> WHAT IS REQUIRED
Take the data below and extract the lines from the one with "Além disso, possuem borda elevada ao redor de" to the one with "Portanto, estes tapetes", inclusive, exactly as written.

*** SUPPLIED RECORDS

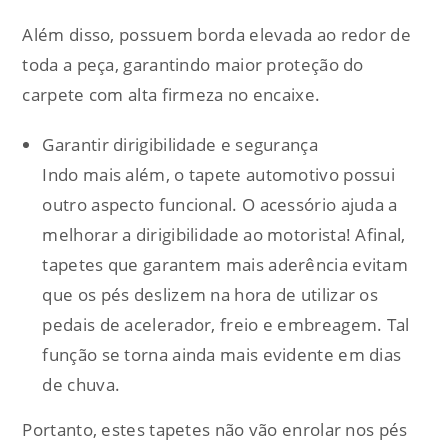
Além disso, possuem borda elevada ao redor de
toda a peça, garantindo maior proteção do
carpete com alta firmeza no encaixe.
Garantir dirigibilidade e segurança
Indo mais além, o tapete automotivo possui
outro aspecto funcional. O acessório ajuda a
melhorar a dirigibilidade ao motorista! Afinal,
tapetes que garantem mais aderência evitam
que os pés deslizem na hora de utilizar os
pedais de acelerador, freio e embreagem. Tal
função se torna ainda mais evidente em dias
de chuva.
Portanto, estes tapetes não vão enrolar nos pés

******
*** SUPPLIED RECORDS

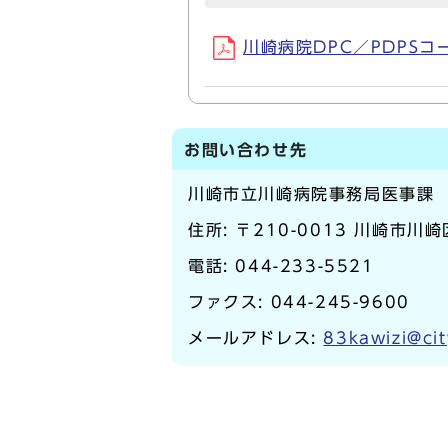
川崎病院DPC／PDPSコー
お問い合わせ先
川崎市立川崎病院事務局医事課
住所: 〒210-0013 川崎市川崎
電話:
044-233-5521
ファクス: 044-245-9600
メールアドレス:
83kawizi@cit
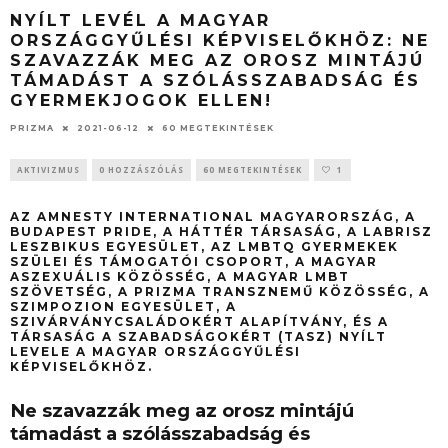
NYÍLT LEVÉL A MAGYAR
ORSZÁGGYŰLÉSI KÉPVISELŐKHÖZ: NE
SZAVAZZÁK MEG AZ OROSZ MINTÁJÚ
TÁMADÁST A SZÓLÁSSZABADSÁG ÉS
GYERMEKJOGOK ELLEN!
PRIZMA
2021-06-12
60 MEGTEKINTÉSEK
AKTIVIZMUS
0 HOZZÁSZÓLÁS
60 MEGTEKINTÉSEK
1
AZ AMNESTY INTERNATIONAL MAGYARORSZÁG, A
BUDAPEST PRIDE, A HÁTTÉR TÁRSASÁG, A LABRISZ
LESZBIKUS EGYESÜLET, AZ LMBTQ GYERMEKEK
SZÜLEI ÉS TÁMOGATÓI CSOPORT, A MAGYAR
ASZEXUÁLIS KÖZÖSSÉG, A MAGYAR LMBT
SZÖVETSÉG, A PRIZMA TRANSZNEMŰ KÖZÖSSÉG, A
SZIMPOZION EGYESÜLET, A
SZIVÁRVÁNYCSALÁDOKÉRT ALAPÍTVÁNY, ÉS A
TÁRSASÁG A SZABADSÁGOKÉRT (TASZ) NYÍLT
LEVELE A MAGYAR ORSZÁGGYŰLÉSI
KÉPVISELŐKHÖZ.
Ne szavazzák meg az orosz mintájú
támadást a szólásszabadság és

******

> RESPONSE
Além disso, possuem borda elevada ao redor de
toda a peça, garantindo maior proteção do
carpete com alta firmeza no encaixe.
Garantir dirigibilidade e segurança
Indo mais além, o tapete automotivo possui
outro aspecto funcional. O acessório ajuda a
melhorar a dirigibilidade ao motorista! Afinal,
tapetes que garantem mais aderência evitam
que os pés deslizem na hora de utilizar os
pedais de acelerador, freio e embreagem. Tal
função se torna ainda mais evidente em dias
de chuva.
Portanto, estes tapetes não vão enrolar nos pés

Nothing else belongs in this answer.